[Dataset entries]

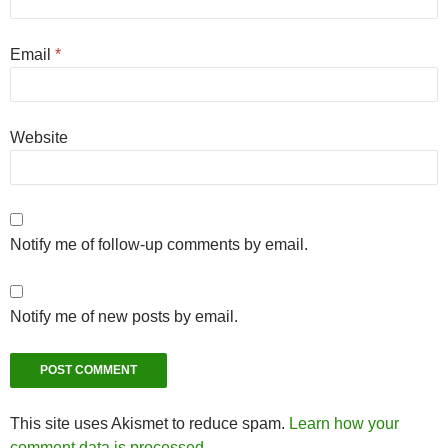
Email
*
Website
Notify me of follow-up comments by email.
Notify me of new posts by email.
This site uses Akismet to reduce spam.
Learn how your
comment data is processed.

WHAT THE TASK REQUIRES: Output only the lines from the one with "This site uses Akismet to reduce spam." through the last line of the entries above; please keep them exact.

TASK RESULT:
This site uses Akismet to reduce spam.
Learn how your
comment data is processed.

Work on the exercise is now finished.